Task to carry out -> Every record below must be returned word for word, with the pictures left out.
* * * * *
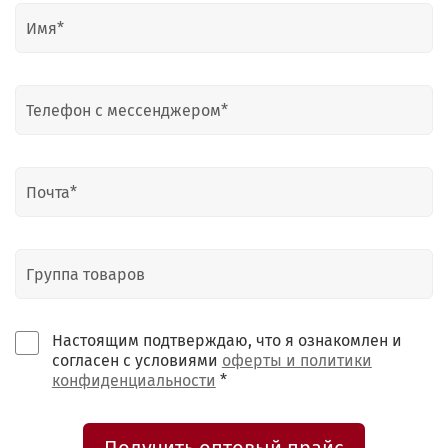
Настоящим подтверждаю, что я ознакомлен и
согласен с условиями
оферты и политики
конфиденциальности
*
* * * * *
Written solution ->
Настоящим подтверждаю, что я ознакомлен и
согласен с условиями
оферты и политики
конфиденциальности
*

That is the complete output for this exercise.